Any historic or grand building can count as a monument. The difference with this review is that a bit of music will take place within or outside it.

Tourism really. No necessity on the reviewer to be incisive about the music; if needs be that can be about the monuments.

It starts at the Monument.

It hardly seems possible nowadays to go to an organ recital without the Prime Minister's car coming the other way.

So coming out of Monument Underground station and making my way up King William Street to pass St Mary Woolnoth to get to St Margaret Lothbury, two churches on different sides of the Bank of England that share a vicar, there it was.

It was a Thursday and a little after midday but, no, interest rates did not go up. So just tourism.

St Margaret Lothbury

St Margaret Lothbury is a Grade I listed Wren church with a fine acoustic for its small organ built by George Pike England c.1801 and restored in 1984. I was told that a false canvas ceiling was installed by Wren, which is now painted blue.

It has lots of fine carved wood, brought from other Wren churches, some believed to be by Grinling Gibbons, and I am sure this adds positively to the acoustic for organ by breaking up and diffusing sound waves, as does the irregular oblong shape.

I visited twice, once sitting where there was wooden flooring beneath and another time where there were memorial stones.
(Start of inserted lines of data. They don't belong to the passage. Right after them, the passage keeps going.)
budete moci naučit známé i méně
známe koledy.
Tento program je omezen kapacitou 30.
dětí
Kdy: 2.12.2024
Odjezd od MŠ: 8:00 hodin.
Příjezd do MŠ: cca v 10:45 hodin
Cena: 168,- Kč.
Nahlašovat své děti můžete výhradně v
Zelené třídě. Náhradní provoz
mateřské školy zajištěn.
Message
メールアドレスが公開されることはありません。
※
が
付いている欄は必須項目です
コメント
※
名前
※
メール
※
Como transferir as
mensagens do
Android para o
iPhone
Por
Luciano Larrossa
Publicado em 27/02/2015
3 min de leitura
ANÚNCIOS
With the wood you did not also hear through the floor but on trying to hear external sounds as well I wondered if one sound was the Underground railway. My imagining probably.
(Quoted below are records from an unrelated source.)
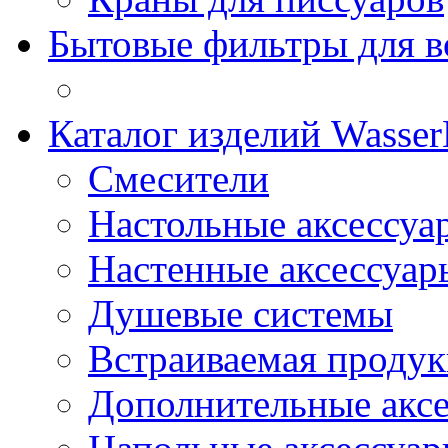
Бытовые фильтры для 
Каталог изделий Wass
Смесители
Настольные аксессуа
Настенные аксессуар
Душевые системы
Встраиваемая проду
Дополнительные акс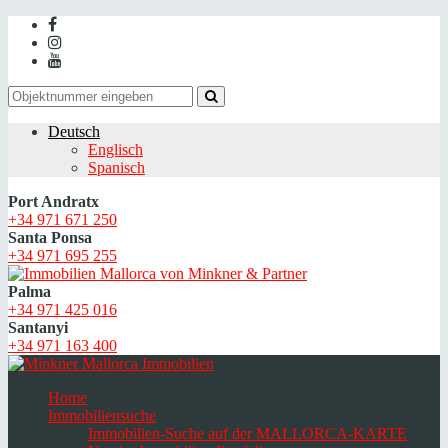
Deutsch
Englisch
Spanisch
Port Andratx
+34 971 671 250
Santa Ponsa
+34 971 695 255
Palma
+34 971 425 016
Santanyi
+34 971 163 400
Home
Immobiliensuche
Immobilien-Suche auf der MALLORCA-KARTE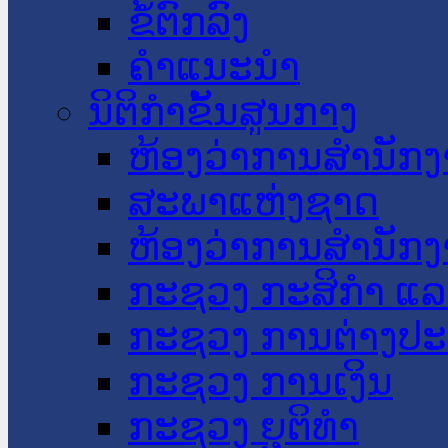
ຂໍ້ຕົກລົງ
ຄໍາແນະນໍາ
ນິຕິກໍາຂັ້ນສູນກາງ
ຫ້ອງວ່າການສໍານັ
ສະພາແຫ່ງຊາດ
ຫ້ອງວ່າການສຳນັກງ
ກະຊວງ ກະສິກຳ ແລະ
ກະຊວງ ການຕ່າງປ
ກະຊວງ ການເງິນ
ກະຊວງ ຍຸຕິທໍາ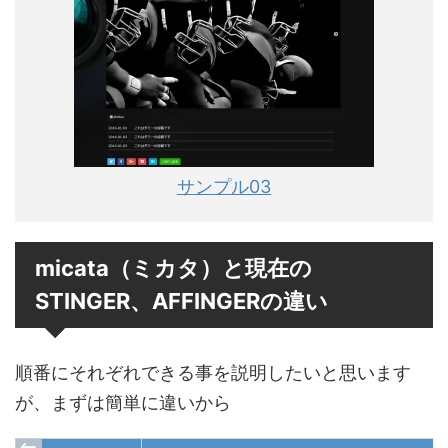
サンプル03
micata（ミカタ）と現在の
STINGER、AFFINGERの違い
順番にそれぞれできる事を説明したいと思います
が、まずは簡単に違いから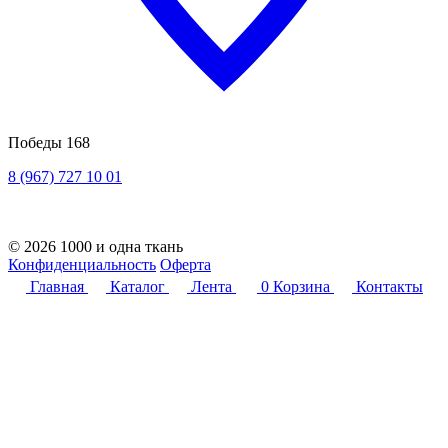
Победы 168
8 (967) 727 10 01
© 2026 1000 и одна ткань
Конфиденциальность
Оферта
Главная
Каталог
Лента
0
Корзина
Контакты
With the stones beneath you did definitely also hear the organ through vibrations through the seats and stones, which added pleasantly to the auditory hearing.

I can see, or rather hear, why of all the City churches this one has a regular organ recital series.

Another is the organist, Richard Townend.

I would much rather organists be educative about the music and the organ played than the reviewer having to write about them as despite having listened to organ music much of a lifetime I have much to learn.

He fits the bill very well, giving a short interval talk with each recital, including those of visiting organists, and providing informative programmes.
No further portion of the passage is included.